__Task to carry out__
For every line in the material below that holds "group", report the line.

__Data for the task__

============================================================

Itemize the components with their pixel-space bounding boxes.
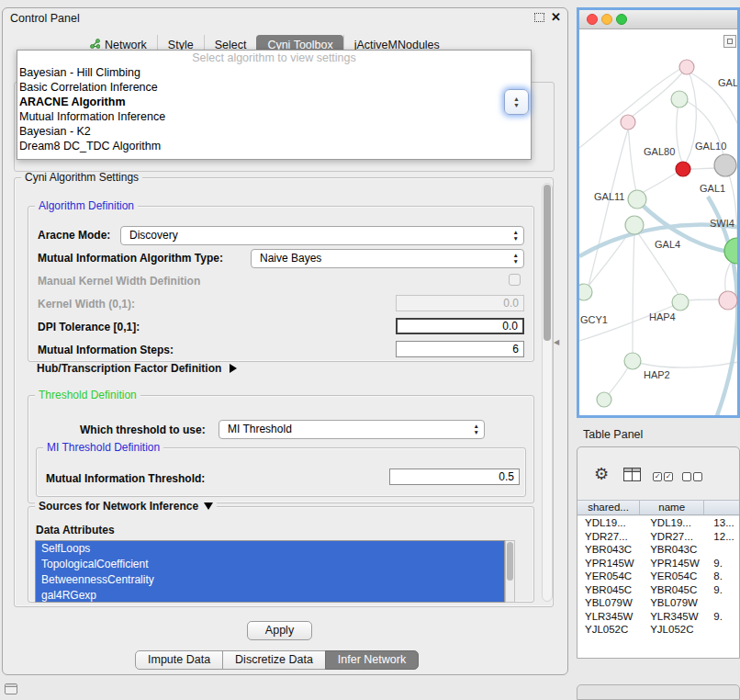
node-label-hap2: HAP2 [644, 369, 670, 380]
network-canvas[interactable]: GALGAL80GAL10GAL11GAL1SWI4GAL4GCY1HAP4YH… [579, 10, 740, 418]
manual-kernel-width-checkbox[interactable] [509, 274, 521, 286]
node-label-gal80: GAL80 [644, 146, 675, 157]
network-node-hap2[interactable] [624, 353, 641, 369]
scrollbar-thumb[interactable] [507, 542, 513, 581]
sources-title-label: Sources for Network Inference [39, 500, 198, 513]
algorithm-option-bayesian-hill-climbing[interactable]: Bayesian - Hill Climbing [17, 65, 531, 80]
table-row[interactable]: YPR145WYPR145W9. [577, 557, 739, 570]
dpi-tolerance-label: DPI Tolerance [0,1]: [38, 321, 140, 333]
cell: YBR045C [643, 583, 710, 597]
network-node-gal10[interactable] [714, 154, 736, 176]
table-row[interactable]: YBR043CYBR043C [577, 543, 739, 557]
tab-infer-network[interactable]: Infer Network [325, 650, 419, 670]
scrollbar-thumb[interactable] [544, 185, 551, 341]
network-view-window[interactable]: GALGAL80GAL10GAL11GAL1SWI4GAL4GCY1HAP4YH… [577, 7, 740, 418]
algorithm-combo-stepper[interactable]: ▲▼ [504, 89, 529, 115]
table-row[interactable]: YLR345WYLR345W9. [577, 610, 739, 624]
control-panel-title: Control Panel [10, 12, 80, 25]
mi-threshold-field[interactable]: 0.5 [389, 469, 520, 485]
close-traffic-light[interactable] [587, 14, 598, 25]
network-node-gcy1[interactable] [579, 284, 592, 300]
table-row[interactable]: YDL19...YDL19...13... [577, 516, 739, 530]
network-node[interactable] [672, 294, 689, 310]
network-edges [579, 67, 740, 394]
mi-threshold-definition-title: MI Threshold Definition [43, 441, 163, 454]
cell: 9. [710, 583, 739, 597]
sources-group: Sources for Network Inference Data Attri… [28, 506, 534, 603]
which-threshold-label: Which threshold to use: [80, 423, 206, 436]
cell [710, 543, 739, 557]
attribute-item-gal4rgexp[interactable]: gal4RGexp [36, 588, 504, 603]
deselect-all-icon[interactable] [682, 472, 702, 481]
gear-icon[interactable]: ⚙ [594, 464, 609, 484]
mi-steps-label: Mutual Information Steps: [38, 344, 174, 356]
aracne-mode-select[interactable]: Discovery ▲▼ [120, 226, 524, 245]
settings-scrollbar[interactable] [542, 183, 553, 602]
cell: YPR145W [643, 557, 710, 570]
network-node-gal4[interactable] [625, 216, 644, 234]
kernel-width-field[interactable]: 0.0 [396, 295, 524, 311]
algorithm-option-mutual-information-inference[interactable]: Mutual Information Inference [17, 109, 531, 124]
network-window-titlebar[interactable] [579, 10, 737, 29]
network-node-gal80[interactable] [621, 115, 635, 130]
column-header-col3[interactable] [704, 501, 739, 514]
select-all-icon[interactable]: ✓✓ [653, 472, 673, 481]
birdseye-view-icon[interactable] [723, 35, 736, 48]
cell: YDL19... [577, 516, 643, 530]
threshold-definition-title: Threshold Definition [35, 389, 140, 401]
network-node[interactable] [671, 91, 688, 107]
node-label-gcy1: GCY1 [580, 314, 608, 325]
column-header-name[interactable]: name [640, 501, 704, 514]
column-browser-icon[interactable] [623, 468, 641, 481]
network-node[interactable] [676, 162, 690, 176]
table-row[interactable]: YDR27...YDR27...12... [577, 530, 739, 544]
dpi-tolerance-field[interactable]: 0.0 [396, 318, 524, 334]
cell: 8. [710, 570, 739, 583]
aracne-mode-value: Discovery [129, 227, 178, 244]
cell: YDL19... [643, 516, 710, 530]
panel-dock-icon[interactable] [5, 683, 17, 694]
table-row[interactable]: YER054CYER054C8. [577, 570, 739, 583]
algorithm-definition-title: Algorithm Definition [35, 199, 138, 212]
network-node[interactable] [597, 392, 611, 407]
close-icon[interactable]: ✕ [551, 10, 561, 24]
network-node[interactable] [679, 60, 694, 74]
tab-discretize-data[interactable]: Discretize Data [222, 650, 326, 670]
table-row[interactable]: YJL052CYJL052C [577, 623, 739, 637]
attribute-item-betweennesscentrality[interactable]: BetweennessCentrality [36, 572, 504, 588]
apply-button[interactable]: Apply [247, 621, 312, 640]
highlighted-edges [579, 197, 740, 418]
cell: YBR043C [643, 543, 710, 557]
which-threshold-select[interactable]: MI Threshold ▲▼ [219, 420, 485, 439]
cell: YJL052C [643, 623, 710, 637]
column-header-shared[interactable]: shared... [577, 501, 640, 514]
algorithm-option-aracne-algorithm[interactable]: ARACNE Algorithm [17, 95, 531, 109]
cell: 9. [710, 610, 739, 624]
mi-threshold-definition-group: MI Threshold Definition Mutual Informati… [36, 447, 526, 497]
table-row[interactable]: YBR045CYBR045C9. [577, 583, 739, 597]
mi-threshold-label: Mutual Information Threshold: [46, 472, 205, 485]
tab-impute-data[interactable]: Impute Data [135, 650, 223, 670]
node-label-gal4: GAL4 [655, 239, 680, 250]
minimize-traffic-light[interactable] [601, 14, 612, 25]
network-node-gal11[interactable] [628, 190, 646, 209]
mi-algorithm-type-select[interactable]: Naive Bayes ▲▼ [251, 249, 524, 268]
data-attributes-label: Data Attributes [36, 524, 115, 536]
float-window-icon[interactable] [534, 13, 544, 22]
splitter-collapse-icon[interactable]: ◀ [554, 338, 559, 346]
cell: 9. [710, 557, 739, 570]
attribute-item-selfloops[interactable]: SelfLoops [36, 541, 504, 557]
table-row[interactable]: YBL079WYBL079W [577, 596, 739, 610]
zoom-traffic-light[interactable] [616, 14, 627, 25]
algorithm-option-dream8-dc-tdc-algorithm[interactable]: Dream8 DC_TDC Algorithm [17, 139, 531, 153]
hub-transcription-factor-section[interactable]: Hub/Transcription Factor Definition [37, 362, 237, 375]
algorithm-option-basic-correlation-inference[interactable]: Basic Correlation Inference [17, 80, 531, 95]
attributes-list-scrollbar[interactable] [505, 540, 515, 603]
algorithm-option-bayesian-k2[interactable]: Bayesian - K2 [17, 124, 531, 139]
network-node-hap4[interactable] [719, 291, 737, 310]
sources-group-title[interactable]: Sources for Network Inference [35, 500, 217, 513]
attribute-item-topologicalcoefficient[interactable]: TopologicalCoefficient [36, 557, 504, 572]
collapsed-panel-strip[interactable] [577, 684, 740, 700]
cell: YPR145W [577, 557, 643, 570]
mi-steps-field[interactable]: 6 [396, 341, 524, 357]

============================================================

__Task solution__
sources-group: Sources for Network Inference Data Attri… [28, 506, 534, 603]
mi-threshold-definition-group: MI Threshold Definition Mutual Informati… [36, 447, 526, 497]
sources-group-title[interactable]: Sources for Network Inference [35, 500, 217, 513]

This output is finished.